I followed the Centech battery analyzer test with the  100 Amp Battery Load Tester. All batteries passed that load test too:


Obviously, I will be keeping an eye on battery four which when I started this investigation would not even complete a charge on two separate battery chargers. After those results some might have just thrown the battery away and replaced it. But, as you can see it did manage to redeem it's self over time once the parasitic drain was removed. Why all of a sudden did I have this problem after four years? The only thing different this year is that I did not have my 48 volt Air X wind turbine also providing additional charging over the winter layup.

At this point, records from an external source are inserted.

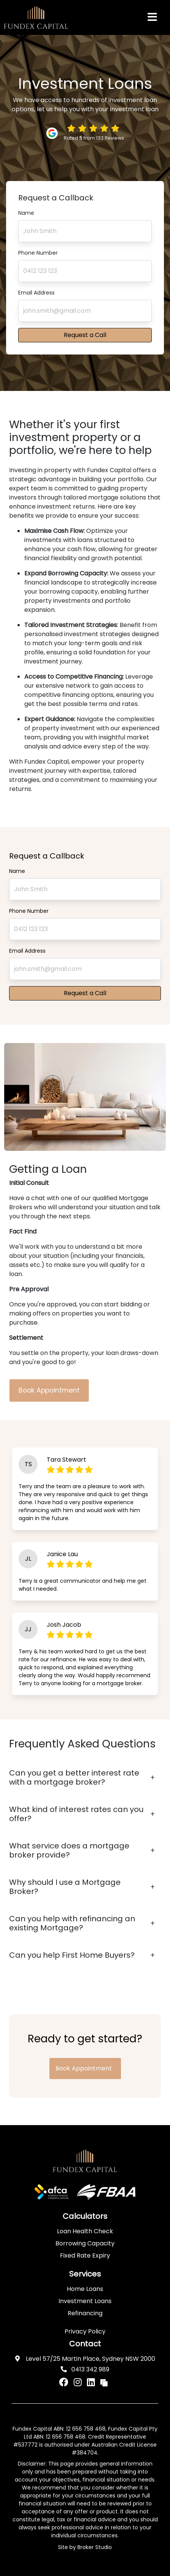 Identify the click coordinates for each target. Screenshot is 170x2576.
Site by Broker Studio (85, 2547)
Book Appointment (49, 1390)
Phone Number (38, 253)
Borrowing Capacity (85, 2243)
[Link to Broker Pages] (104, 2382)
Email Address (36, 292)
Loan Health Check (85, 2231)
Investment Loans (85, 2301)
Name (26, 213)
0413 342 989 (85, 2369)
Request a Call (85, 335)
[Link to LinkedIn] (92, 2382)
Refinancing (85, 2313)
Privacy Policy (85, 2331)
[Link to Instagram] (79, 2382)
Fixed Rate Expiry (85, 2255)
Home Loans (85, 2289)
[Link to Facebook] (65, 2382) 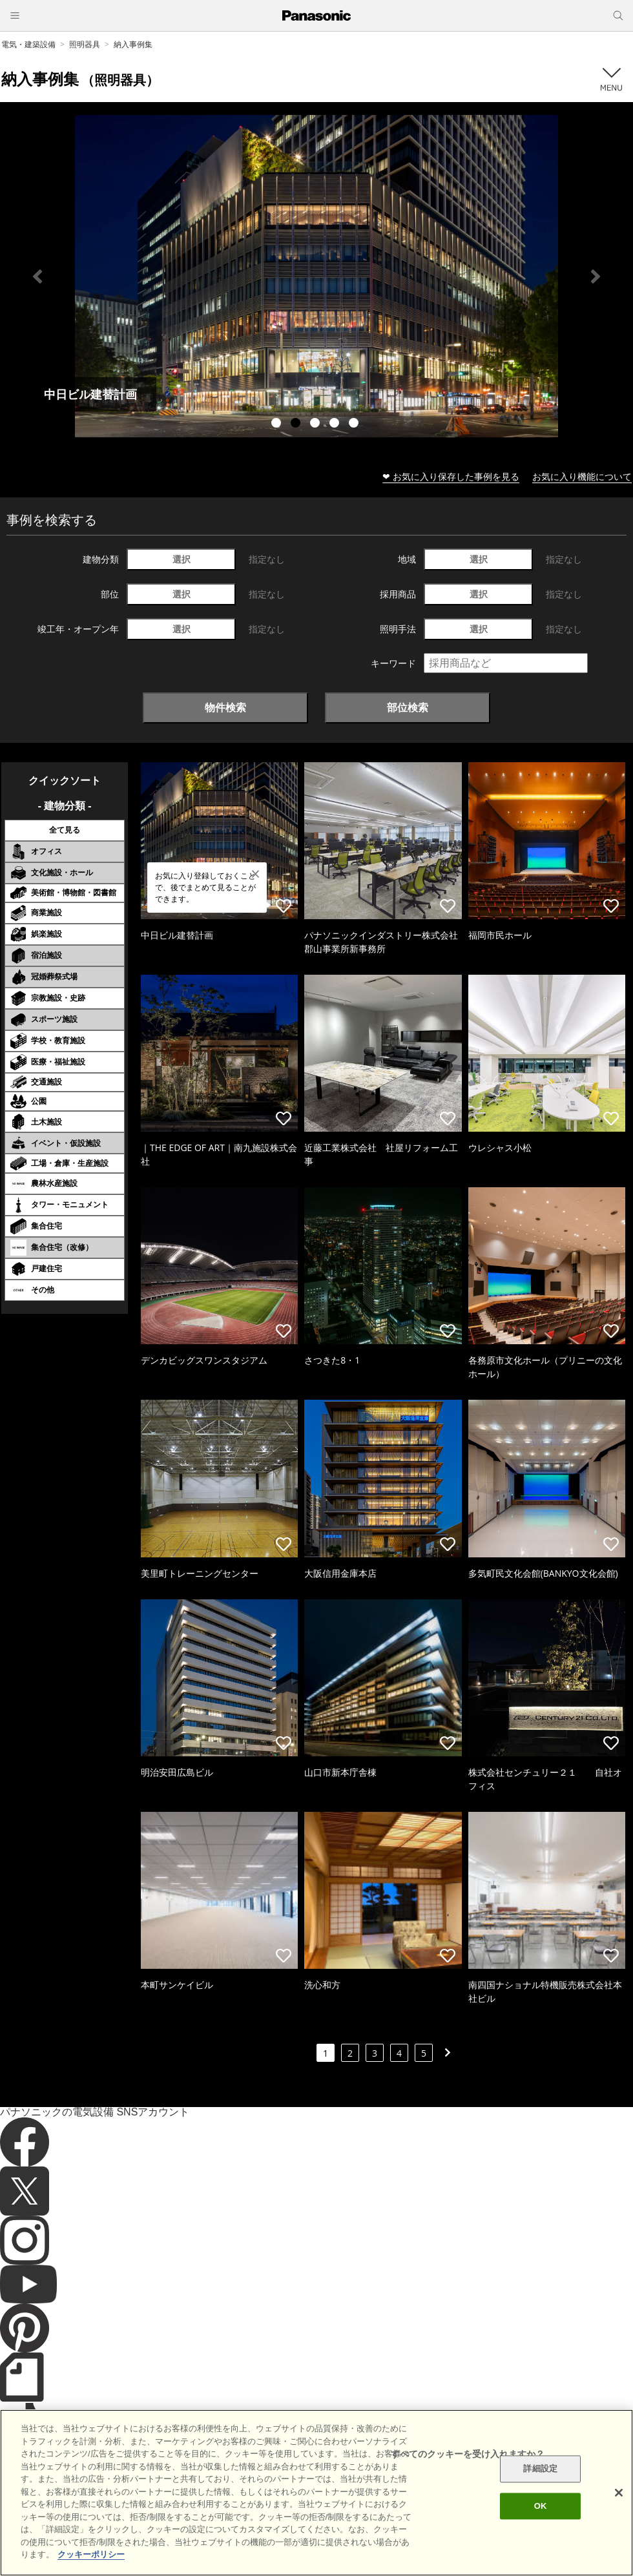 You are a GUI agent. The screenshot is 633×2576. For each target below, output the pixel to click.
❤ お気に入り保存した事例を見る (450, 476)
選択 (181, 559)
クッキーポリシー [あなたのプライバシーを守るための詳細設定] (91, 2554)
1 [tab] (277, 424)
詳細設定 (540, 2469)
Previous (37, 276)
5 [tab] (355, 424)
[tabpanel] (316, 276)
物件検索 (225, 707)
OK (540, 2506)
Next (595, 276)
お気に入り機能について (582, 476)
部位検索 (407, 707)
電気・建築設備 (28, 44)
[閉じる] (619, 2492)
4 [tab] (335, 424)
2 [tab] (297, 424)
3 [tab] (316, 424)
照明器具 (84, 44) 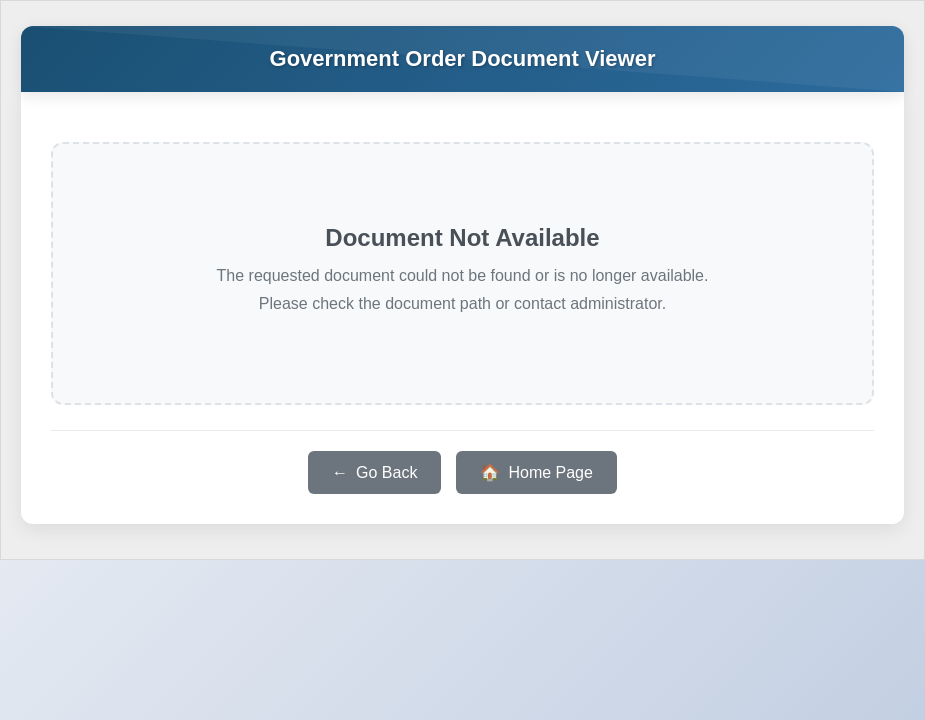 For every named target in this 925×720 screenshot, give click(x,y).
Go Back (386, 472)
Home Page (550, 472)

This made the solar panels the only charging source and it may have not been enough considering the constant parascitic load on the fourth battery. I also added an additional device to monitor the charging of the battery bank. This additional load may have been enough to add additional sulfation to the suspect battery. So the lesson learned for this electric sailor is to keep parasitic loads off any one battery in the string. Another good thing from this investigation is I now have data to see how each individual battery the 48 volt propulsion bank ages from here on.

Wednesday, April 25, 2012

BATTERY INVESTIGATION PART 7: Much better balance

Well, it's been another two weeks since I was on board looking at the issue with the last battery in the string. When I last was on the boat I had charged up the bank fully and removed the Paktraker battery monitor which had been taking it's power from the suspect low battery. So for two weeks only the solar panels had been keeping the bank topped up and there were no parasitic loads off of any individual battery. When I powered up the Dual Pro PS4 battery charger this is what happened:



As you can see within a few seconds all four batteries immediately jumped up into the 90 to 100% range. This seems to indicate that all the batteries are pretty close in balance to one another.  It certainly is much improved situation  from the last time I fired up the charger which you can see here:



This time after an hour of charging all the batteries were fully charged within seconds of each other. The bank has come along way since I first discovered that the low battery in the bank was not able to accept a full charge.   I'm glad I took the time to investigate the reason for that battery's failure to charge fully. It seems to be related to the Paktraker's parasitic load off the suspect battery. Since I removed it from the battery there has been much improvement. The suspect battery has gradually over several weeks has come to be comparable charge wise to the other batteries in the bank. Now it is on par with the other three batteries in terms of charging.  The only thing left to do is to do one final charge and let the bank rest and then load test each battery.  I'll be doing that very shortly.